■ Task instructions ■
Below are entries; repeat exactly, and nothing else, the lines from the one holding "Cumhuriyet Halk Partisi'nin ger" through the one holding "pre Anobii. Ciò", inclusive. Leave the pictures out.

■ Exercise data ■
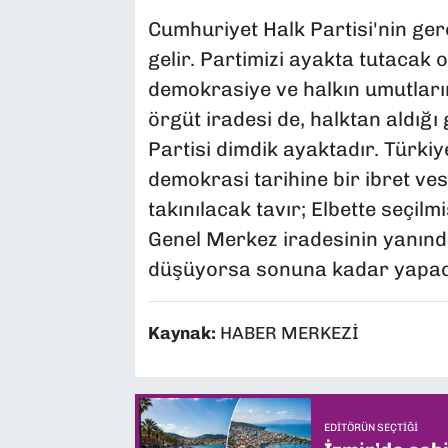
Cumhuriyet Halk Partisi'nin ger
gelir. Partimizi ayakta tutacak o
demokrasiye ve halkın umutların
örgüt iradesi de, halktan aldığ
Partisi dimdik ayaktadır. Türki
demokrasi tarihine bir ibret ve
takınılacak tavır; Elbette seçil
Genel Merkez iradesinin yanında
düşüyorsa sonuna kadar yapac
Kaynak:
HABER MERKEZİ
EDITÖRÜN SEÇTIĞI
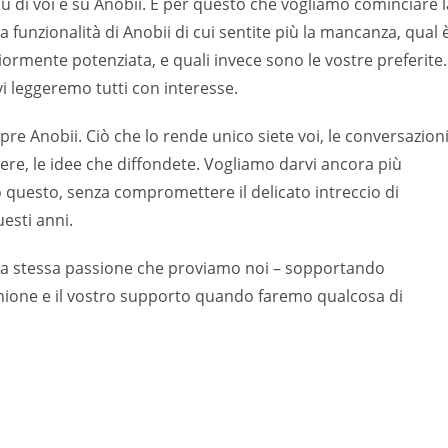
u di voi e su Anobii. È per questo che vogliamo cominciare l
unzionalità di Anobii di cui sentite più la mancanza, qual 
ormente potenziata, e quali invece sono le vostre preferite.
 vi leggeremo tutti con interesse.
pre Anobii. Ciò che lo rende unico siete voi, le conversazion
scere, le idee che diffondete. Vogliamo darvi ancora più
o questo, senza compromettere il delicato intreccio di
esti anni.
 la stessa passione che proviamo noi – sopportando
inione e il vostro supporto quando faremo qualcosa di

==

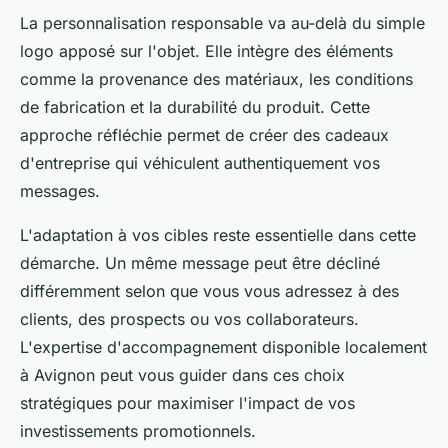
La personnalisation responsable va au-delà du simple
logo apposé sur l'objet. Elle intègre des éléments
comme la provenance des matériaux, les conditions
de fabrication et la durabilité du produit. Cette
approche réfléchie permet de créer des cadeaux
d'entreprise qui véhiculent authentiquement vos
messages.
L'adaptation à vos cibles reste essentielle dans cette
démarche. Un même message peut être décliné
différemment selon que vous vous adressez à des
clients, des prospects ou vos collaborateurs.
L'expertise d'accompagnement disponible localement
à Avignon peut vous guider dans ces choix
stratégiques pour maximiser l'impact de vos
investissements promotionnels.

■ Solved exercise ■
Cumhuriyet Halk Partisi'nin ger
gelir. Partimizi ayakta tutacak o
demokrasiye ve halkın umutların
örgüt iradesi de, halktan aldığ
Partisi dimdik ayaktadır. Türki
demokrasi tarihine bir ibret ve
takınılacak tavır; Elbette seçil
Genel Merkez iradesinin yanında
düşüyorsa sonuna kadar yapac
Kaynak:
HABER MERKEZİ
EDITÖRÜN SEÇTIĞI
u di voi e su Anobii. È per questo che vogliamo cominciare l
unzionalità di Anobii di cui sentite più la mancanza, qual 
ormente potenziata, e quali invece sono le vostre preferite.
 vi leggeremo tutti con interesse.
pre Anobii. Ciò che lo rende unico siete voi, le conversazion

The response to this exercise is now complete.